ACTION ITEM: The expected result is every entry, retyped character for character.

>>>

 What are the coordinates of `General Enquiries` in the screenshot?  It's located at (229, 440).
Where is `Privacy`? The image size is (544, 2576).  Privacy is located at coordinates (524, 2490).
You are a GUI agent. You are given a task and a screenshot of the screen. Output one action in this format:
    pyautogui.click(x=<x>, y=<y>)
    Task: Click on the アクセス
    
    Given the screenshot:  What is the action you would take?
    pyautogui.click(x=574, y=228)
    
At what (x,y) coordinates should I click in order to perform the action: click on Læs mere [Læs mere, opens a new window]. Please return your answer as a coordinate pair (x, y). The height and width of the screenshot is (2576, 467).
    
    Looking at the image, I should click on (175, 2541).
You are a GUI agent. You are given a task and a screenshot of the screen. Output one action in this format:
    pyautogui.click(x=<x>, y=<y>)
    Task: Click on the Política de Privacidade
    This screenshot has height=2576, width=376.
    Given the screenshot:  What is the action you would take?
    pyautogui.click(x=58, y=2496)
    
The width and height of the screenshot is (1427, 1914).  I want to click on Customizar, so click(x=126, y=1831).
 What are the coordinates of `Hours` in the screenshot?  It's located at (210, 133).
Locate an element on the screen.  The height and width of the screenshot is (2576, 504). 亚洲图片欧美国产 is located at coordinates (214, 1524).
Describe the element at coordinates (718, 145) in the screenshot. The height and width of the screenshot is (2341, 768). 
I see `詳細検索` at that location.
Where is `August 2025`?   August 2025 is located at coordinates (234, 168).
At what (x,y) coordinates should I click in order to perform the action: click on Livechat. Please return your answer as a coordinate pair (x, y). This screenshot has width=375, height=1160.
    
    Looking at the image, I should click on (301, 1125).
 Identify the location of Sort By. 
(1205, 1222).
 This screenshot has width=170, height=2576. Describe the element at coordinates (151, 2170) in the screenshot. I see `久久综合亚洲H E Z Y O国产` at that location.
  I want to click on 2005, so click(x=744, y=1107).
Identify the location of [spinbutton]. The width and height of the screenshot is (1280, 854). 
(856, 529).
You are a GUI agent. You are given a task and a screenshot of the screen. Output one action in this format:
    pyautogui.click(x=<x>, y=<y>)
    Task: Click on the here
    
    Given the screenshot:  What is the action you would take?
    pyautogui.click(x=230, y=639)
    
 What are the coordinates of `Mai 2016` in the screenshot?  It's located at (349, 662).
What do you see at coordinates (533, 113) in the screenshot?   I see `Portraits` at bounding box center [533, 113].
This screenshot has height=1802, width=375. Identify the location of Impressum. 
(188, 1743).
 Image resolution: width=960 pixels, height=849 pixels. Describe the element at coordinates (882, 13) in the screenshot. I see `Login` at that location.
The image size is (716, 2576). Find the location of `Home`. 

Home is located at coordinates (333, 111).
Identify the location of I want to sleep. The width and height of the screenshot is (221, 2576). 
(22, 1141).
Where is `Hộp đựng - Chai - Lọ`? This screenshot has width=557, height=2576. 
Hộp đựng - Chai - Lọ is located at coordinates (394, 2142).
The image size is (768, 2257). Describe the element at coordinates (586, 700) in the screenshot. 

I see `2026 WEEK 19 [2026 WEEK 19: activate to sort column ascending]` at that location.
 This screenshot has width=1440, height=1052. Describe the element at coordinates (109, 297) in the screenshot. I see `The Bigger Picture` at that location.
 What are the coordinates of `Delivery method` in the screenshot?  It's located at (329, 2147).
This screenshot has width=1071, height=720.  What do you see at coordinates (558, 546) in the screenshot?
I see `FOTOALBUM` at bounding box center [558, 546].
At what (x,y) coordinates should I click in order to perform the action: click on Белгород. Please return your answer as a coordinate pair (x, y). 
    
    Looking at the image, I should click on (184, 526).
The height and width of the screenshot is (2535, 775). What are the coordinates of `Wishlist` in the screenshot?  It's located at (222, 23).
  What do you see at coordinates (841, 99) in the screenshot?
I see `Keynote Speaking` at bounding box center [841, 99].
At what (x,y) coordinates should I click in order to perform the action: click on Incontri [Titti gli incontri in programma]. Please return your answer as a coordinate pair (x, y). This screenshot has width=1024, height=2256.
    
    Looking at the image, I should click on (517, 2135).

<<<

COMPLETED EXERCISE:
 What are the coordinates of `General Enquiries` in the screenshot?  It's located at (229, 440).
Where is `Privacy`? The image size is (544, 2576).  Privacy is located at coordinates (524, 2490).
You are a GUI agent. You are given a task and a screenshot of the screen. Output one action in this format:
    pyautogui.click(x=<x>, y=<y>)
    Task: Click on the アクセス
    
    Given the screenshot:  What is the action you would take?
    pyautogui.click(x=574, y=228)
    
At what (x,y) coordinates should I click in order to perform the action: click on Læs mere [Læs mere, opens a new window]. Please return your answer as a coordinate pair (x, y). The height and width of the screenshot is (2576, 467).
    
    Looking at the image, I should click on (175, 2541).
You are a GUI agent. You are given a task and a screenshot of the screen. Output one action in this format:
    pyautogui.click(x=<x>, y=<y>)
    Task: Click on the Política de Privacidade
    This screenshot has height=2576, width=376.
    Given the screenshot:  What is the action you would take?
    pyautogui.click(x=58, y=2496)
    
The width and height of the screenshot is (1427, 1914).  I want to click on Customizar, so click(x=126, y=1831).
 What are the coordinates of `Hours` in the screenshot?  It's located at (210, 133).
Locate an element on the screen.  The height and width of the screenshot is (2576, 504). 亚洲图片欧美国产 is located at coordinates (214, 1524).
Describe the element at coordinates (718, 145) in the screenshot. The height and width of the screenshot is (2341, 768). 
I see `詳細検索` at that location.
Where is `August 2025`?   August 2025 is located at coordinates (234, 168).
At what (x,y) coordinates should I click in order to perform the action: click on Livechat. Please return your answer as a coordinate pair (x, y). This screenshot has width=375, height=1160.
    
    Looking at the image, I should click on (301, 1125).
 Identify the location of Sort By. 
(1205, 1222).
 This screenshot has width=170, height=2576. Describe the element at coordinates (151, 2170) in the screenshot. I see `久久综合亚洲H E Z Y O国产` at that location.
  I want to click on 2005, so click(x=744, y=1107).
Identify the location of [spinbutton]. The width and height of the screenshot is (1280, 854). 
(856, 529).
You are a GUI agent. You are given a task and a screenshot of the screen. Output one action in this format:
    pyautogui.click(x=<x>, y=<y>)
    Task: Click on the here
    
    Given the screenshot:  What is the action you would take?
    pyautogui.click(x=230, y=639)
    
 What are the coordinates of `Mai 2016` in the screenshot?  It's located at (349, 662).
What do you see at coordinates (533, 113) in the screenshot?   I see `Portraits` at bounding box center [533, 113].
This screenshot has height=1802, width=375. Identify the location of Impressum. 
(188, 1743).
 Image resolution: width=960 pixels, height=849 pixels. Describe the element at coordinates (882, 13) in the screenshot. I see `Login` at that location.
The image size is (716, 2576). Find the location of `Home`. 

Home is located at coordinates (333, 111).
Identify the location of I want to sleep. The width and height of the screenshot is (221, 2576). 
(22, 1141).
Where is `Hộp đựng - Chai - Lọ`? This screenshot has width=557, height=2576. 
Hộp đựng - Chai - Lọ is located at coordinates (394, 2142).
The image size is (768, 2257). Describe the element at coordinates (586, 700) in the screenshot. 

I see `2026 WEEK 19 [2026 WEEK 19: activate to sort column ascending]` at that location.
 This screenshot has width=1440, height=1052. Describe the element at coordinates (109, 297) in the screenshot. I see `The Bigger Picture` at that location.
 What are the coordinates of `Delivery method` in the screenshot?  It's located at (329, 2147).
This screenshot has width=1071, height=720.  What do you see at coordinates (558, 546) in the screenshot?
I see `FOTOALBUM` at bounding box center [558, 546].
At what (x,y) coordinates should I click in order to perform the action: click on Белгород. Please return your answer as a coordinate pair (x, y). 
    
    Looking at the image, I should click on (184, 526).
The height and width of the screenshot is (2535, 775). What are the coordinates of `Wishlist` in the screenshot?  It's located at (222, 23).
  What do you see at coordinates (841, 99) in the screenshot?
I see `Keynote Speaking` at bounding box center [841, 99].
At what (x,y) coordinates should I click in order to perform the action: click on Incontri [Titti gli incontri in programma]. Please return your answer as a coordinate pair (x, y). This screenshot has width=1024, height=2256.
    
    Looking at the image, I should click on (517, 2135).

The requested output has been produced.